Appellant argues that even if the testimony of J.B. and B.B. is believed, indicating that appellant took B.B.'s wallet, checked its contents, and threw it on the ground, his actions are legally insufficient to constitute a taking under the robbery statute. We disagree. Under Minnesota law, a person is guilty of robbery if the person "takes" personal property from the person or in the presence of another. Minn. Stat. § 609.24. The element of "taking" is complete once the actor has control or dominion over the property; the duration of the control or dominion is irrelevant. State v. Solomon, 359 N.W.2d 19, 21 (Minn. 1984) ("Defendant's control or dominion over the money was complete, if only for a few seconds, once the money was in his hands; the fact that the control or dominion did not last long does not make any difference.").

Appellant argues that he did not have control or dominion over B.B.'s wallet. However, the record establishes that appellant possessed the wallet and was able to examine its contents. Appellant also argues that he never removed anything from the wallet, and thus did not commit robbery. But removing the wallet's contents was not necessary; the required taking was complete as soon as appellant had control or dominion over the wallet.4 On this record, appellant's conduct clearly satisfies the statutory requirement of a "taking."

II.

Finally, appellant argues that the district court erred by denying appellant's motion to dismiss based on violation of the Minnesota Rules of Juvenile Delinquency Procedure. These rules permit the district court, after it finds that charges in the charging document have been proved, to continue the matter for a disposition hearing at a later time. Minn. R. Juv. Delinq. P. 15.02, subd. 1. The rules specify that, for a child not held in detention (which was the case here), the district court may conduct a dispositional hearing immediately or within 45 days from the finding that the charges have been proved. Minn. R. Juv. Delinq. P. 15.02, subd. 1(A). But, "[f]or good cause, the court may extend the time period to conduct a disposition hearing for one additional period of thirty (30) days for a child not held in detention." Minn. R. Juv. Delinq. P. 15.02, subd. 3. For good cause, therefore, the district court may conduct a disposition hearing, for a child not held in detention, within 75 days from the finding that the charges have been proved. "If a disposition hearing is not conducted . . . within the time limits prescribed by this rule, the court may dismiss the case." Id.
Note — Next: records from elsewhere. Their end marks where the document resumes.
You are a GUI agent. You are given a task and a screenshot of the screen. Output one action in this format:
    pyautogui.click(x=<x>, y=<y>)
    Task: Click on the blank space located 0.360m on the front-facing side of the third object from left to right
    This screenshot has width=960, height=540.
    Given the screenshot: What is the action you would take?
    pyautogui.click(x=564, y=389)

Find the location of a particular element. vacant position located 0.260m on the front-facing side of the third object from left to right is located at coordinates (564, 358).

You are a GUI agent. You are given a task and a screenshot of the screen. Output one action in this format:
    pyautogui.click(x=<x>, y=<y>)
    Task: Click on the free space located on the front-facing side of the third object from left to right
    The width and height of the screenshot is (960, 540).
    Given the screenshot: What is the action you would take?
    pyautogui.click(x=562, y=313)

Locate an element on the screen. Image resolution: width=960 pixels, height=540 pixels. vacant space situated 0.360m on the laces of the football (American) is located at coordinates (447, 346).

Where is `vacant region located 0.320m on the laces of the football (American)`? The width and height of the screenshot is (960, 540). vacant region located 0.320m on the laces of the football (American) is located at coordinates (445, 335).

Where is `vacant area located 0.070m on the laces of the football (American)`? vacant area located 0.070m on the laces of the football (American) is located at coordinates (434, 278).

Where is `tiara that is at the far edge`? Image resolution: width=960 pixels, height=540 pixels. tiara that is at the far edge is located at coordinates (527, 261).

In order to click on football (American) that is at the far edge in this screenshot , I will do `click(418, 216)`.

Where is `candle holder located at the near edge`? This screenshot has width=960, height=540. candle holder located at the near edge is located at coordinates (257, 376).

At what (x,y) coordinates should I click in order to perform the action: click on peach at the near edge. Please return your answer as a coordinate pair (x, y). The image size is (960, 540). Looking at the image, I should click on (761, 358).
Here, the district court conducted a disposition hearing more than 45 days but less than 75 days after it filed its written verdict and order. The district court did not make an express finding of "good cause," but the rules do not specifically require an express finding. See id. When moving for acquittal on February 3, appellant's counsel offered to brief the motion. The district court accepted and offered to give appellant 14 days to submit his brief, and the state 14 days to respond. Counsel for both parties agreed. Under these circumstances, the district court had good cause to enter a disposition hearing within the permissible 30-day extension.

Affirmed.

FootNotes


* Retired judge of the Minnesota Court of Appeals, serving by appointment pursuant to Minn. Const. art. VI, § 10.
1. In their testimony, J.B. and B.B. distinguished between appellant and R.M. by their heights, referring to the two as "the taller man" and "the shorter man." It is undisputed, and appellant testified, that appellant is taller than R.M.
2. In its order, the district court noted that the "count of felony attempted simple robbery is hereby merged into the completed felony of simple robbery."
3. It is unclear whether the parties intended the February 3 proceeding to be a disposition hearing or merely a "come-back date."
4. Appellant notes in his brief that B.B.'s wallet contained credit cards and he did not even attempt to take these. However, given what is required for a "taking," if B.B.'s wallet contained credit cards then appellant did in fact take both B.B.'s wallet and his credit cards.